Discussing how preferreds weathered 2022’s uniquely challenging markets, Arora said that preferreds were not immune but noted, “certain parts of the preferred markets actually performed much better than more interest rate-sensitive assets.” Arora also shared that, coming into 2023, valuations for preferreds were attractive and yields were high. “Year-to-date, we’ve seen some good tailwind in the product,” he said.
The actively managed PRFD could very well have launched at an opportune time, given the valuations and tailwinds.
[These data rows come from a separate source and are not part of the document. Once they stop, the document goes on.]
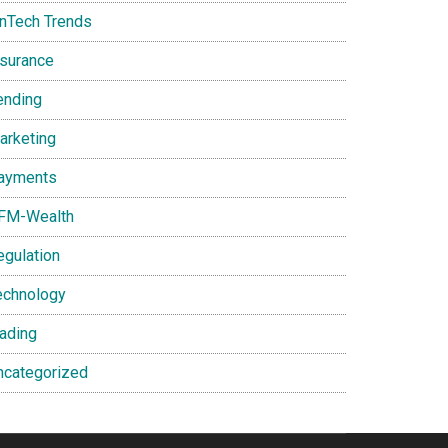
inTech Trends
nsurance
ending
arketing
ayments
FM-Wealth
egulation
echnology
rading
ncategorized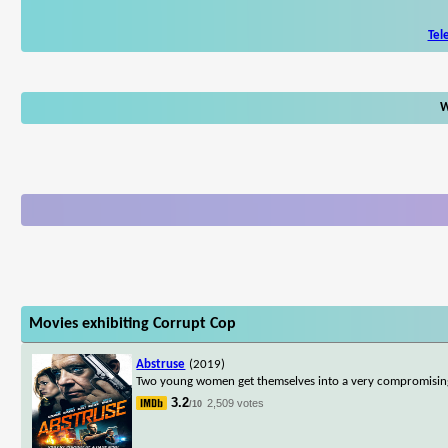
Tel
W
Movies exhibiting Corrupt Cop
Abstruse
(2019)
Two young women get themselves into a very compromising si
3.2
2,509 votes
/10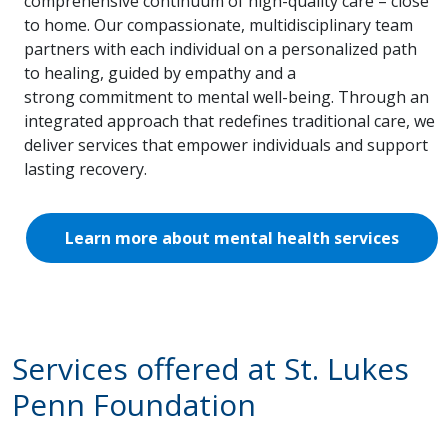
comprehensive continuum of high-quality care – close
to home. Our compassionate, multidisciplinary team
partners with each individual on a personalized path
to healing, guided by empathy and a
strong commitment to mental well-being. Through an
integrated approach that redefines traditional care, we
deliver services that empower individuals and support
lasting recovery.
Learn more about mental health services
Services offered at St. Lukes
Penn Foundation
Given how much of a specialized niche preferreds are, Bodereau spoke to the process of managing the fund. “We spend a lot of time selecting the issuers, building on our macro views.” PFRD invests in both U.S. and non-U.S. banks as well as insurance companies, energy companies, and utilities. Bodereau added that, looking at the broad picture, they ask, “What’s the best slice of the capital structure we want to be invested in, and which bank in itself makes the most sense?” Currently, he noted that PRFD is taking a cautious approach to institutions that have a lot of exposure to subprime lending, given the potential for recession.
“ETF as a wrapper is the perfect product for allocating to actively managed diversified preferreds,” Arora said. The ease of use, liquidity, and tax efficiency are the three main reasons that an ETF wrapper is particularly suited for this product, according to Arora.